Bean & Cheese Pupusas

These traditional Salvadoran pupusas are stuffed with creamy refried beans, gooey mozzarella cheese, and optional meat, then griddled to golden perfection. They're easy to make and absolutely delicious when served warm and fresh off the skillet

Yield: 12
Prep Time: 15 minutes
Cook Time: 20 minutes
Special Equipment: skillet

 

Ingredients

  • 2 cups Maseca instant

  • 2 tablespoons butter, softened

  • 1¼ to 2 cups hot water

  • 1 teaspoon chicken bouillon

  • ½ teaspoon salt

  • 1 cup mozzarella cheese, shredded

  • ½ cup refried beans, warmed

  • ½ cup cooked meat

  • 2 tablespoons vegetable oil, plus more for cooking

  • Small bowl of water mixed with a little oil for keeping hands moist

 

Directions

  1. Make the Dough: In a large bowl, combine Maseca, salt, and bouillon. Gradually add hot water while kneading until the dough reaches a soft, play-dough-like consistency. Add the softened butter and knead until fully incorporated. Cover with a damp cloth and let the dough rest while preparing the filling.

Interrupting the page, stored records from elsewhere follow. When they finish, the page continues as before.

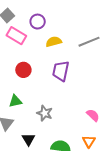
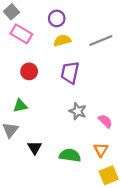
purple circle: (38, 22) -> (57, 18), moved
gray star: (45, 113) -> (78, 111), moved

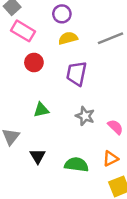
red circle: (29, 71) -> (34, 62), moved
green triangle: (20, 106) -> (41, 110), moved
orange triangle: (101, 150) -> (111, 159), turned 32

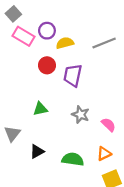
purple circle: (62, 14) -> (47, 31), moved
red circle: (34, 62) -> (47, 65), moved
black triangle: (38, 156) -> (37, 151), turned 32

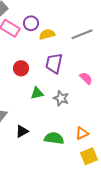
red circle: (47, 65) -> (21, 68), moved
green triangle: (40, 109) -> (37, 93), moved
pink semicircle: (109, 125) -> (86, 78), moved

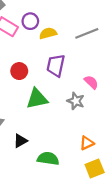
green triangle: (37, 93) -> (37, 99), size x1.5
gray star: (61, 98) -> (76, 101), moved
green semicircle: (54, 138) -> (48, 159), moved

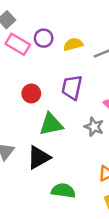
yellow semicircle: (48, 33) -> (73, 44), moved
black triangle: (20, 141) -> (39, 157), moved, size x1.5

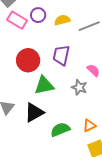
red circle: (31, 93) -> (28, 60), size x1.5
green semicircle: (63, 191) -> (60, 130), moved, turned -30

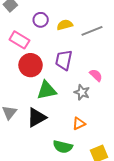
pink rectangle: (17, 20) -> (19, 40), moved
orange triangle: (89, 126) -> (79, 124), moved
green semicircle: (60, 130) -> (63, 147), moved, turned -144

  2. Prepare the Filling: Warm the refried beans. Shred the mozzarella cheese. Mix together the beans, cheese, and cooked meat in a bowl.

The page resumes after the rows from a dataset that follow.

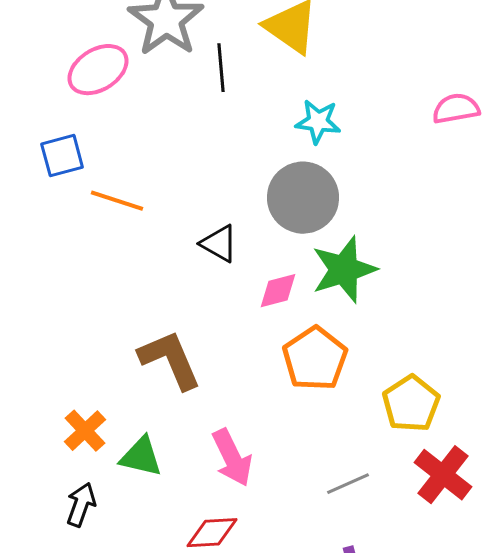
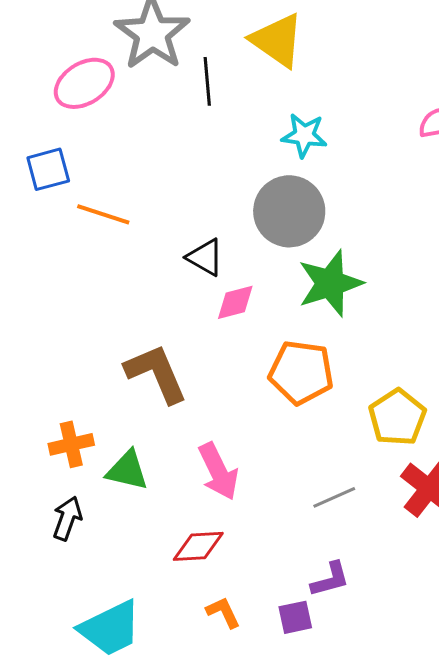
pink diamond: (278, 291) -> (235, 302), moved
orange pentagon: (315, 359) -> (301, 372), turned -30
orange cross: (85, 431) -> (71, 444), turned 30

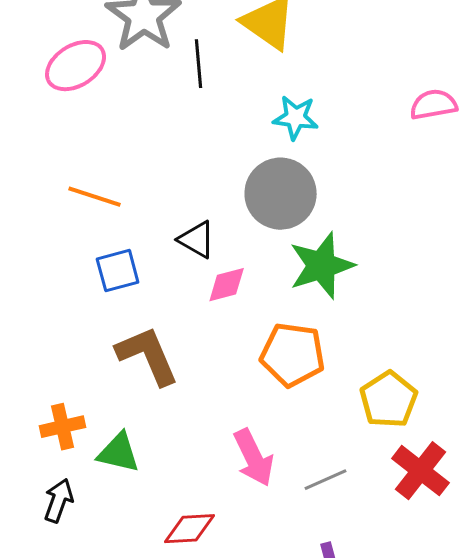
blue square: (48, 169) -> (118, 271), moved
pink arrow: (218, 471) -> (254, 458), moved

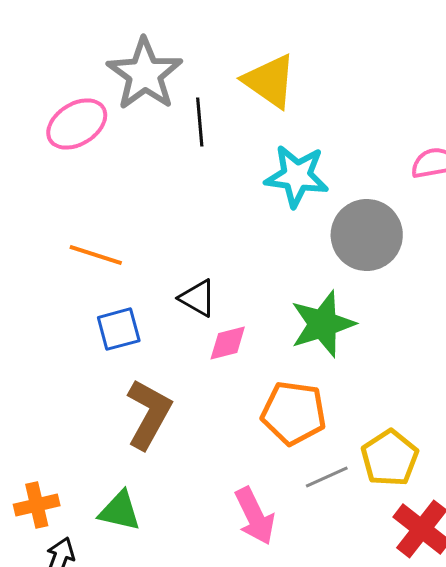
cyan star: (296, 118) -> (297, 176), size x1.4
gray circle: (281, 194) -> (367, 235), moved
brown L-shape: (148, 356) -> (149, 414), turned 52
orange cross: (63, 427) -> (37, 505), moved
gray line: (326, 480) -> (327, 477), moved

  3. Shape the Pupusas: Preheat a griddle or non-stick skillet over medium heat and lightly oil the surface. Divide the dough into 12 golf ball-sized portions. With damp or oiled hands, flatten each ball into a 3-inch disc. Add about 1 tablespoon of filling to the center. Fold the dough around the filling to seal it, then gently flatten into a disc about ¼ inch thick.

    Tip: If the dough cracks, add more water next time. If filling leaks, make sure the dough is sealed completely.

  4. Cook the Pupusas: Place pupusas on the hot griddle and cook for about 3 minutes per side, until golden spots appear. Flip gently and cook the other side until cooked through and slightly crispy.

  5. Serve: Serve warm, as-is or with curtido (Salvadoran cabbage slaw) and salsa for a traditional experience.